Numa intervenção marcadamente filosófica, com referência a várias personalidades incontornáveis da Filosofia, o orador começou por evidenciar o homem como “ente que precisa principalmente de ser”. “Trata-se de priorizar o ser em relação ao ter”, clarificou Ferreira Patrício, esclarecendo que a “relação entre ter e ser não é de exclusão”.
O conferencista, que lembrou que a “dimensão corpórea do homem obriga-o a incluir a dimensão do ter na sua vida”, defendeu que “ser é mais importante do que ter, mas ter não é, em si, mesmo negativo”. No entanto, ressalvou que “só Deus é absolutamente”.

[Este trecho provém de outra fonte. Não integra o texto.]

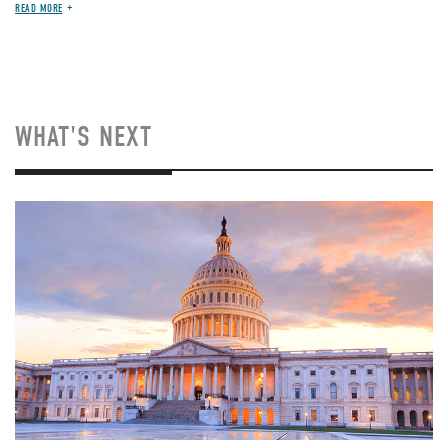
READ MORE
WHAT'S NEXT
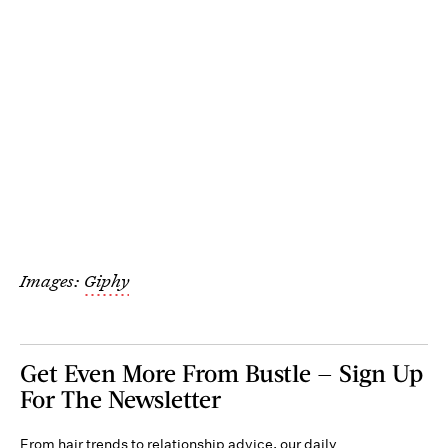
Images:
Giphy
Get Even More From Bustle — Sign Up
For The Newsletter
From hair trends to relationship advice, our daily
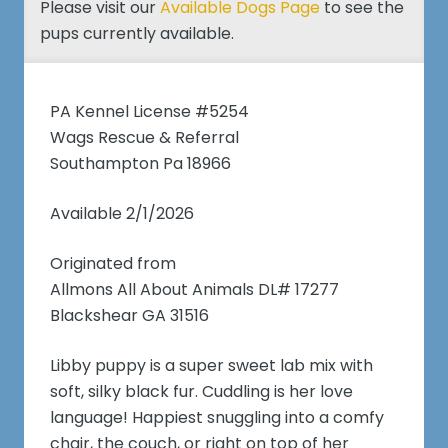
Please visit our
Available Dogs Page
to see the
pups currently available.
PA Kennel License #5254
Wags Rescue & Referral
Southampton Pa 18966
Available 2/1/2026
Originated from
Allmons All About Animals DL# 17277
Blackshear GA 31516
Libby puppy is a super sweet lab mix with
soft, silky black fur. Cuddling is her love
language! Happiest snuggling into a comfy
chair, the couch, or right on top of her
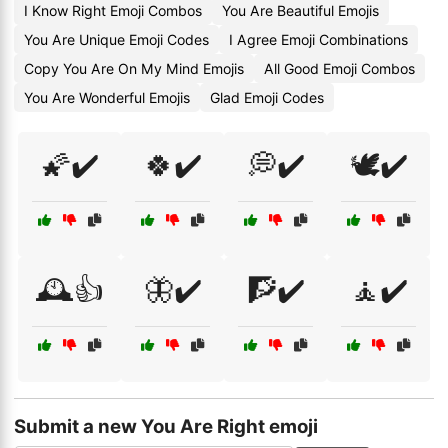
I Know Right Emoji Combos
You Are Beautiful Emojis
You Are Unique Emoji Codes
I Agree Emoji Combinations
Copy You Are On My Mind Emojis
All Good Emoji Combos
You Are Wonderful Emojis
Glad Emoji Codes
🌠✔️
🍀✔️
💭✔️
🕊️✔️
🕰️👍
🦋✔️
🧗✔️
🧘✔️
Submit a new You Are Right emoji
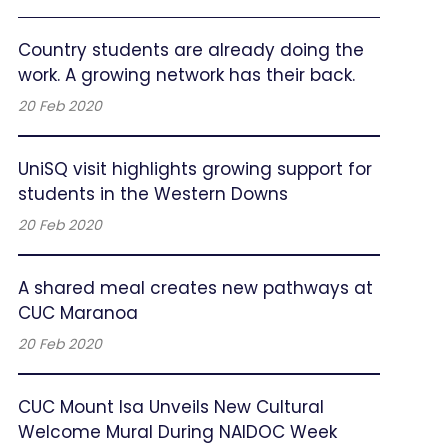
Country students are already doing the
work. A growing network has their back.
20 Feb 2020
UniSQ visit highlights growing support for
students in the Western Downs
20 Feb 2020
A shared meal creates new pathways at
CUC Maranoa
20 Feb 2020
CUC Mount Isa Unveils New Cultural
Welcome Mural During NAIDOC Week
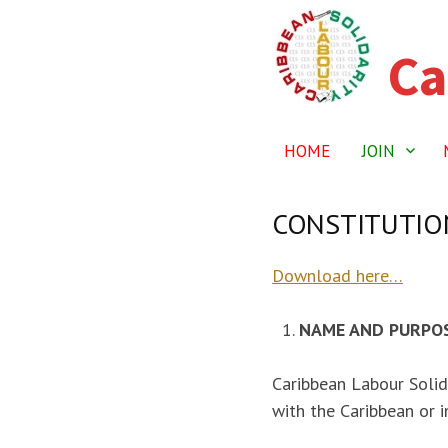
Ca
Skip
to
content
HOME
JOIN
CONSTITUTION
Download here…
NAME AND PURPO
Caribbean Labour Solid
with the Caribbean or i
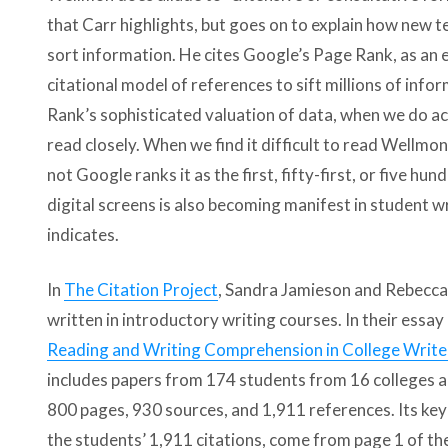
that Carr highlights, but goes on to explain how new 
sort information. He cites Google’s Page Rank, as an 
citational model of references to sift millions of infor
Rank’s sophisticated valuation of data, when we do acc
read closely. When we find it difficult to read Wellmo
not Google ranks it as the first, fifty-first, or five hu
digital screens is also becoming manifest in student w
indicates.
In
The Citation Project
, Sandra Jamieson and Rebecca
written in introductory writing courses. In their essay 
Reading and Writing Comprehension in College Write
includes papers from 174 students from 16 colleges ac
800 pages, 930 sources, and 1,911 references. Its key 
the students’ 1,911 citations, come from page 1 of the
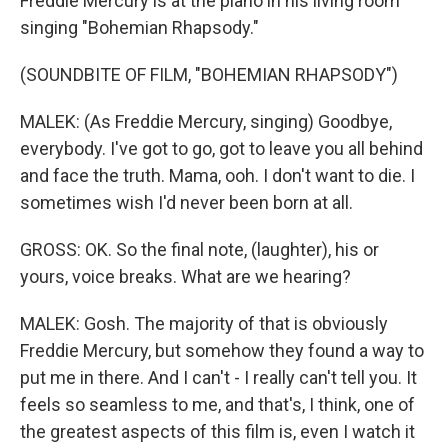
Freddie Mercury is at the piano in his living room
singing "Bohemian Rhapsody."
(SOUNDBITE OF FILM, "BOHEMIAN RHAPSODY")
MALEK: (As Freddie Mercury, singing) Goodbye,
everybody. I've got to go, got to leave you all behind
and face the truth. Mama, ooh. I don't want to die. I
sometimes wish I'd never been born at all.
GROSS: OK. So the final note, (laughter), his or
yours, voice breaks. What are we hearing?
MALEK: Gosh. The majority of that is obviously
Freddie Mercury, but somehow they found a way to
put me in there. And I can't - I really can't tell you. It
feels so seamless to me, and that's, I think, one of
the greatest aspects of this film is, even I watch it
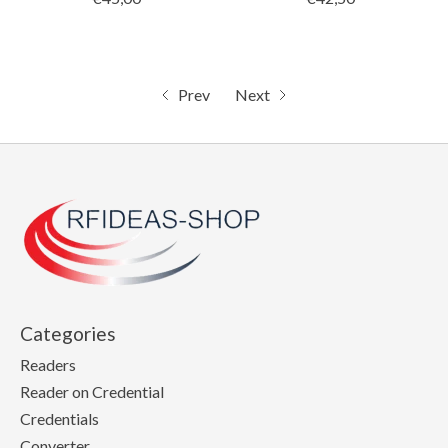
Prev
Next
Categories
Readers
Reader on Credential
Credentials
Converter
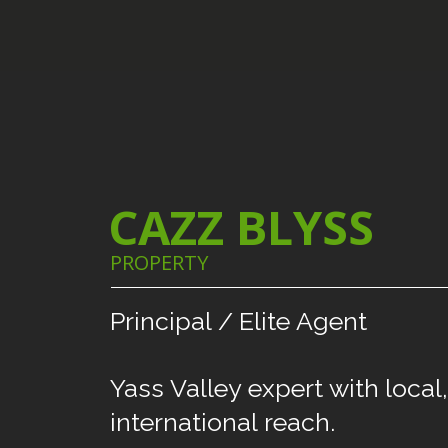
CAZZ BLYSS
PROPERTY
Principal
/
Elite
Agent
Yass
Valley
expert
with
local,
international
reach.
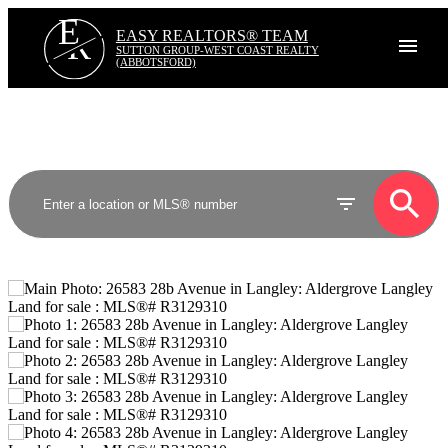
E
R
EASY REALTORS® TEAM
SUTTON GROUP-WEST COAST REALTY
(ABBOTSFORD)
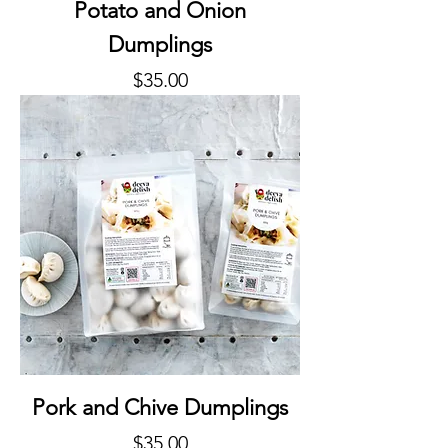
Potato and Onion
Dumplings
Price
$35.00
Pork and Chive Dumplings
Price
$35.00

Considerando que “a nossa época caracteriza-se pela exmonia do ter na vida humana”, lamentou que “o homem contemporâneo não aposta na interioridade” porque “não lhe importa o ser e só lhe importa o ter”.
Lembrou que “a vida, segundo o ser, é aquela que permite ao homem descobrir-se a si mesmo” e denunciou a “perversão do ter” em que o “possuidor passa a possuído”. “Esta inversão da relação faz com que a realidade humana deixe de ser vida, mistério e alegria”, lamentou, defendendo que o “lugar do desespero tem de ser ocupado pelo lugar da esperança e alegria”.
Criticando a ideologia que defende “Eu sou o que tenho e o que consumo”, lamentou que em Portugal ainda hoje seja assim. “Ninguém nem nada, fora de nós mesmos, pode conceder um significado à nossa vida”, observou, advertindo que “a raiz profunda do modo de ter é a cobiça”. “Associadas a esta surgem o desejo de poder, a inveja e exploração dos outros”, acrescentou, apelando ao “combate ao desejo patológico do lucro”.
Na segunda parte da sua intervenção, criticou a presença do ter no Portugal de hoje que classificou como um “problema candente”. Ferreira Patrício considerou que o ter ocupa o espaço “quase todo” e quase todas as áreas da governação, sobretudo a Educação. “Tudo o que foi a aposta, durante séculos, no tocante à orientação espiritual subjacente às políticas e práticas educativas, públicas e privadas, mergulhou numa crise profunda”, lamentou, lembrando que “a Igreja sempre prestou serviço público de educação”. “Começámos por desinvestir na própria identidade”, salientou, criticando que “todos os cuidados” sejam “mobilizados para a tecnologia e ciência entendida redutoramente”.
A terminar, propôs um conceito de “vida de qualidade” e não de “qualidade de vida”que disse trata-se de “qualidade material de vida”. “A vida de qualidade aposta na ordem do ser”, elucidou, evidenciando que ter grande qualidade de vida não implica ter vida de qualidade.